What's the Tax Refund Process in the EU?
When you make purchases in stores in the EU (European Union), you will likely be asked if you want a VAT tax refund. (Note that not all stores offer this service.) What is VAT in the first place? It’s the “value added tax” that residents of the EU pay on goods purchased. This tax can run up to 25%! If you live outside the EU, then you may possibly get some or all of this VAT tax refunded to you, either in cash or refunded back on the credit card with which you purchased the item. Often you’ll see a sticker on a store window to indicate they offer this service. The main names you’ll see are Global Blue, Planet, and Premier Tax Free.
What are the qualifiers? I’m glad you asked. First, you need to purchase the minimum threshold to qualify. Don’t think you’re getting your tax back on a five-dollar item. And I hate to say, but it doesn’t apply to things such as hotel rooms and meals. The refund is only applicable to goods, not services. Next, you’ll need to show your passport or proof of foreign residency when you make your purchase. You will need need to apply for the refund within three months of purchase.
What is VAT in the first place? It’s the “value added tax” that residents of the EU pay on goods purchased.
Depending on the store, once you make a purchase, there are a couple different things that may happen. When I’ve purchased at small stores in France, for instance, they fill out the VAT paperwork for you, and then you receive the paper with a bar code (to be used when leaving the EU) and the receipt for the item. In larger stores (hello, Le Bon Marche), there’s often a VAT tax refund office where you bring all your purchases/receipts when finished shopping at the store, and they electronically fill in the forms for you.

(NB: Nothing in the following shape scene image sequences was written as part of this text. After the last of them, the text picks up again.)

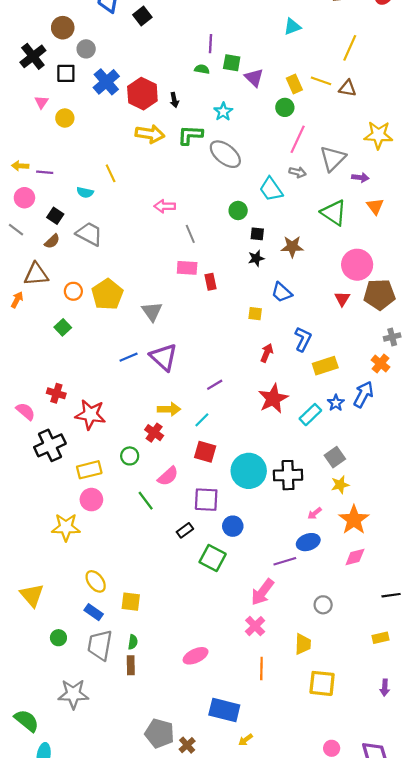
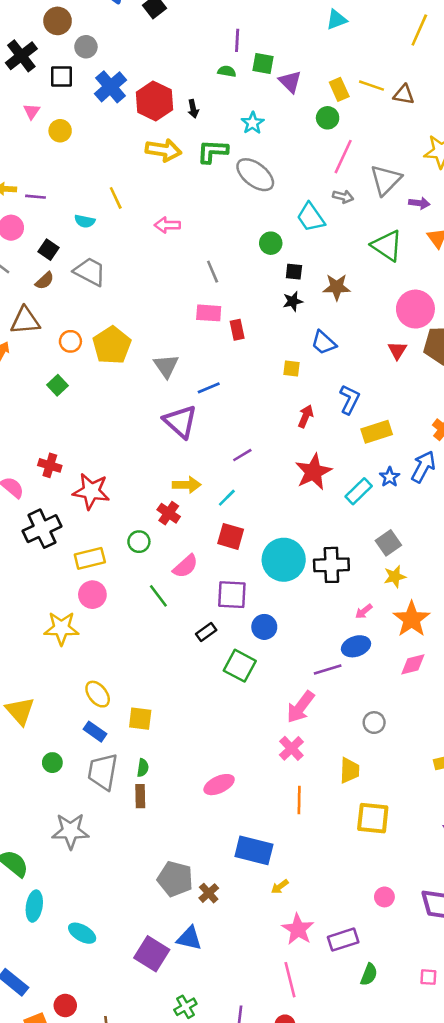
yellow line: (350, 48) -> (419, 30), moved
pink arrow: (165, 206) -> (167, 225), moved
blue line: (129, 357) -> (209, 388), moved

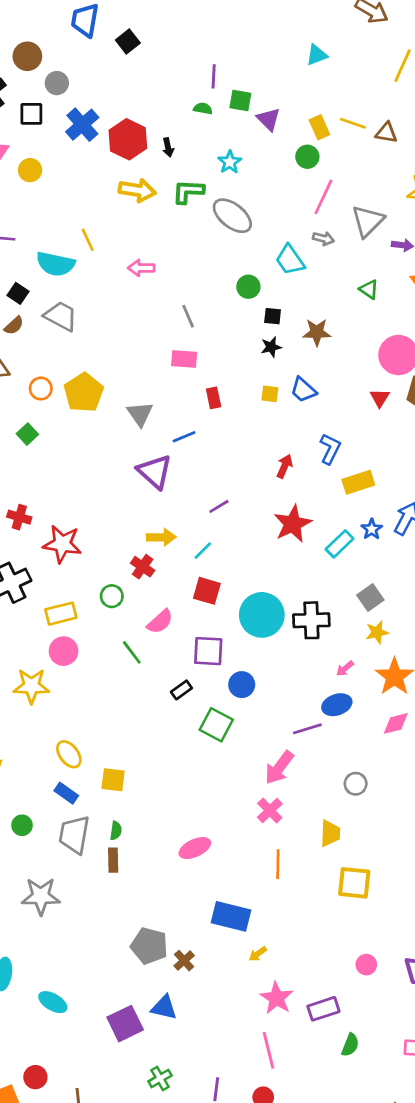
cyan semicircle: (85, 221) -> (55, 264), size x1.8
green triangle: (387, 246) -> (369, 289), size x0.6
red rectangle: (237, 330) -> (214, 398), moved
yellow square: (291, 368) -> (270, 394), moved
purple square: (152, 954) -> (125, 1024), turned 32

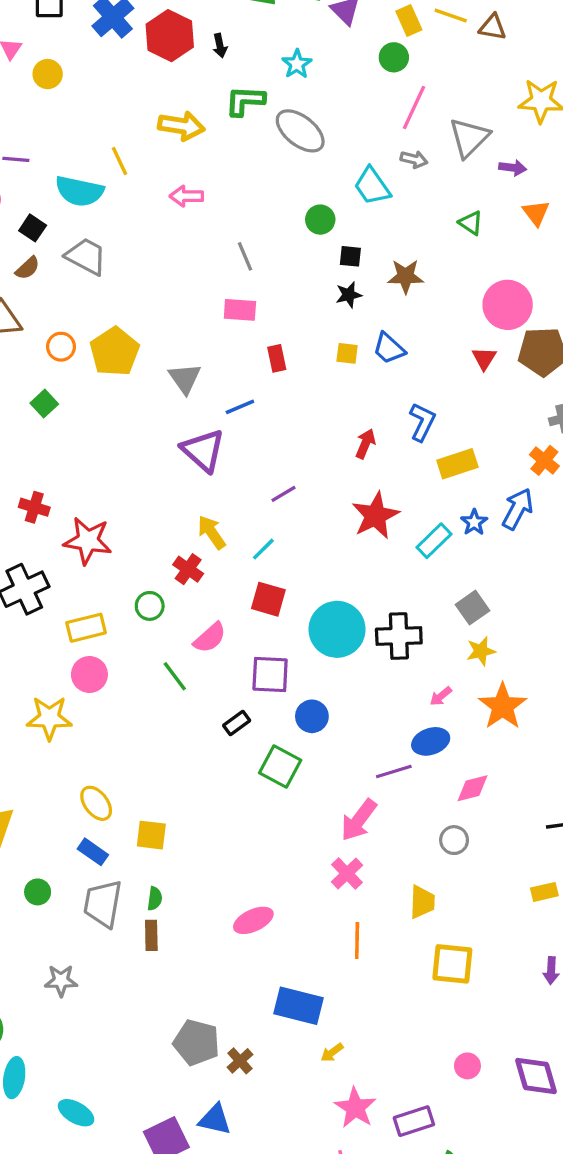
yellow arrow: (137, 190) -> (181, 126), moved
yellow arrow: (161, 537) -> (212, 532), turned -124
pink diamond: (396, 723) -> (472, 788), moved
gray star: (41, 896) -> (61, 981), size x0.7

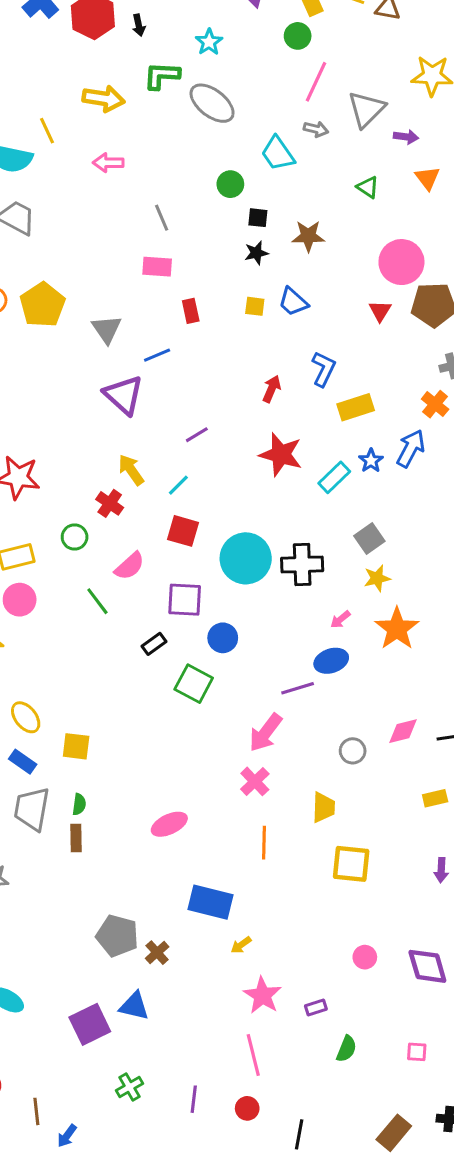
red star: (375, 516) -> (281, 455), turned -30
pink diamond: (472, 788) -> (403, 731), moved
purple rectangle: (414, 1121) -> (316, 1008), size x0.6

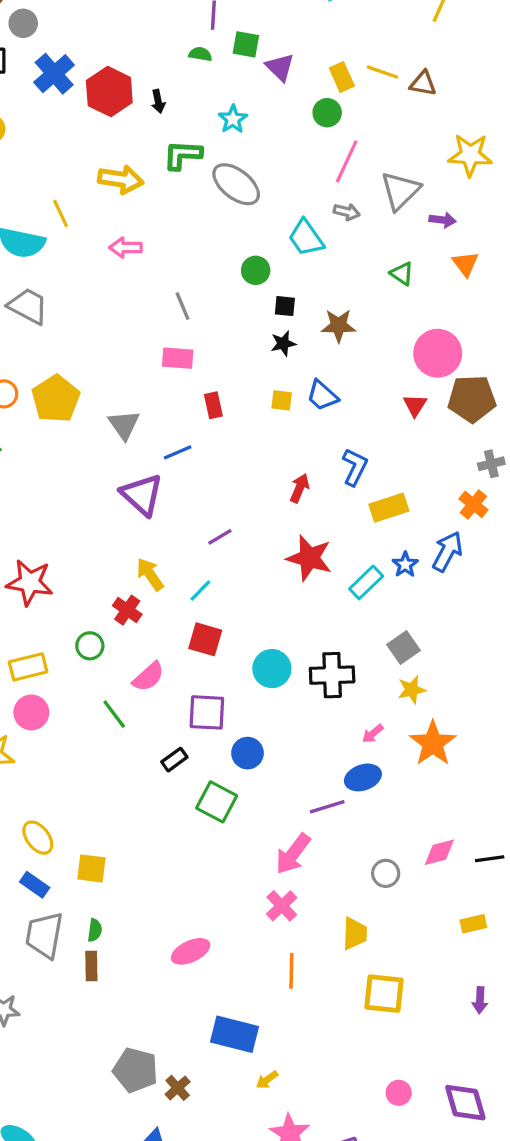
cyan circle: (246, 558) -> (272, 669), size x0.7

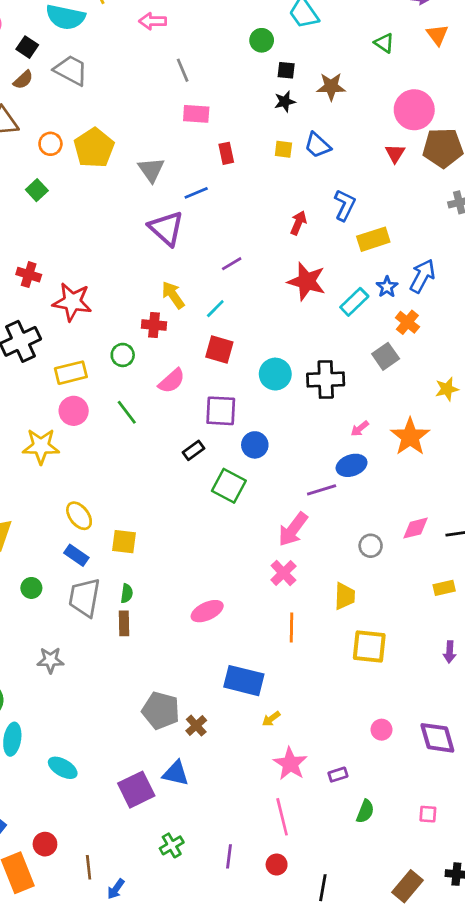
gray line: (182, 306) -> (183, 70), moved
orange cross: (473, 504) -> (407, 322), moved
red cross: (127, 610) -> (154, 325), turned -30
yellow star: (412, 690) -> (447, 389), moved
green line: (114, 714) -> (127, 412), moved

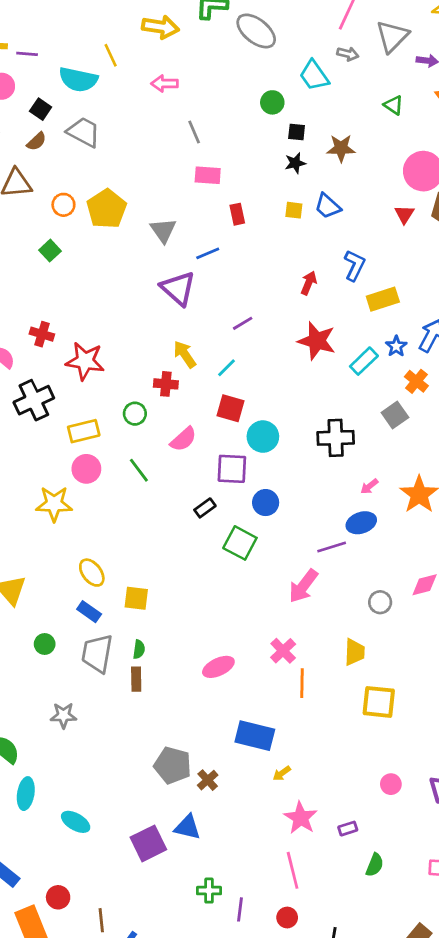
cyan circle: (275, 374) -> (263, 437), moved
pink cross: (283, 573) -> (283, 651), moved
green cross: (172, 845) -> (209, 891), moved, turned 30

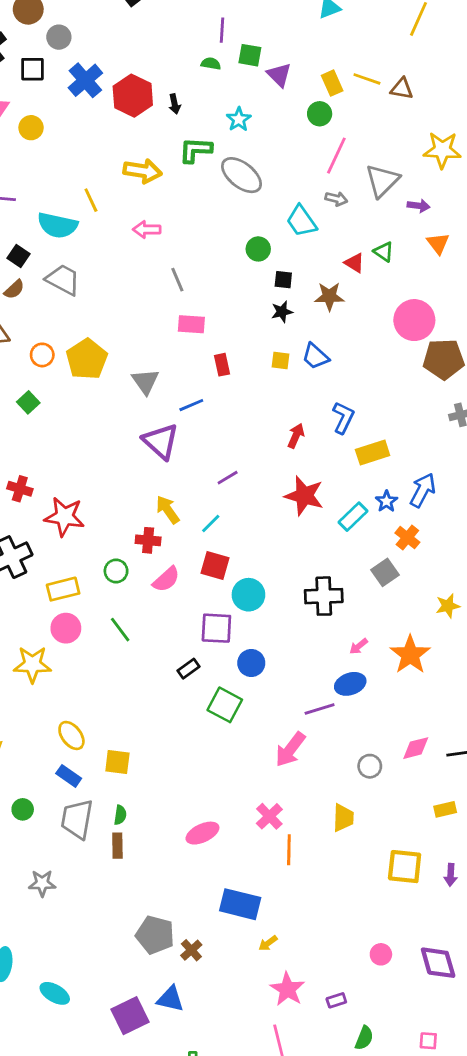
red triangle: (404, 214) -> (354, 263), moved, turned -30
pink semicircle: (183, 439) -> (166, 579), moved
yellow square: (379, 702) -> (405, 867), moved

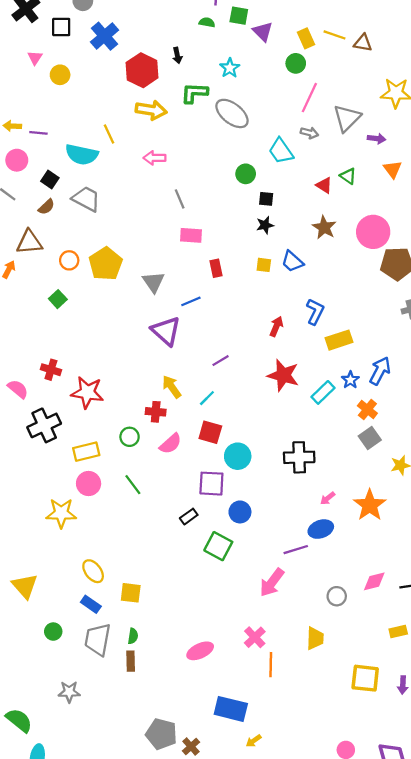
red hexagon: (133, 96) -> (142, 70), moved
brown star: (329, 296) -> (324, 227), moved, turned 30
gray square: (385, 572) -> (370, 438), moved

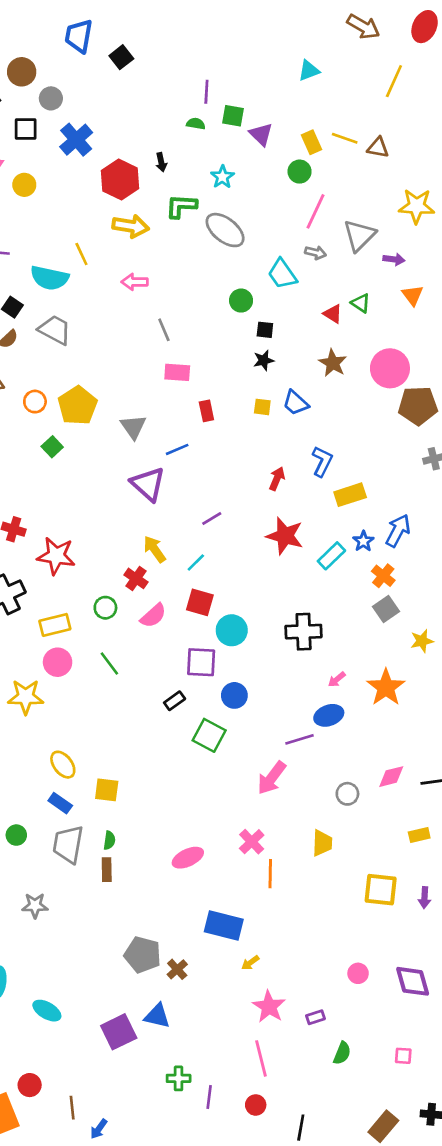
green square: (58, 299) -> (52, 447), moved
red cross: (156, 412) -> (136, 578), turned 30

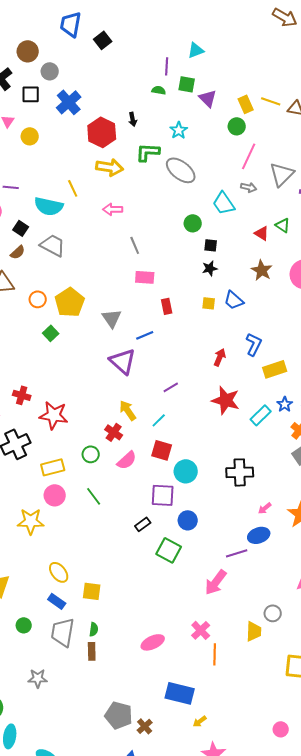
cyan triangle: (309, 70) -> (196, 50), moved
gray circle: (347, 794) -> (273, 613), moved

Again, you leave with the electronic forms and receipts.
In both cases, you’re left with envelopes of information and forms that will need to be presented at the airport or train station before leaving the EU. It’s fine if you visit numerous countries on your visit. You can buy a necklace in Copenhagen, a blouse in France, and a bag in Germany. It’ll all be taken care of at the same time. Bottom line is that you visit customs at the airport or train station as you’re getting ready to leave the EU.
The day of your flight (or train journey), I recommend getting to the airport/station at least an extra hour early to take care of the customs/VAT refund process, especially if you’re at one of the big hubs like Charles de Gaulle. I highly recommend visiting the tax refund office before you check into your flight and check your bags. You will need to have ALL of your purchased merchandise with you, as well as your completed forms. Please be organized, both for the benefit of the customs agent and for all the people waiting in line after you who are worried they’ll miss their flights.
I highly recommend visiting the tax refund office before you check into your flight and check your bags.
The customs agent will go through all the paperwork, stamp forms where necessary, and scan others. In some cases, you can take care of the whole process at an electronic kiosk. I notice more and more stores are filling in the forms electronically, which is fabulous – gotta love tech! In fact, on my latest trip I took the Eurostar train from Paris to London. Since England is no longer part of the EU, I had to take care of all my VAT refunds at the train station in Paris. I was able to use the electronic kiosk for all my refunds, and I didn’t even have to deal with an actual agent. So cool!
Agents may ask to see the merchandise, so be prepared for that. Again, DO NOT check luggage with these items before going through the customs process.
You can opt to get the refund in cash or back to the credit card of purchase. Personally, I always opt for a credit card refund. It’s quite wonderful to return from a trip and a few days later, see these refunds appear on your credit card statement. Yay!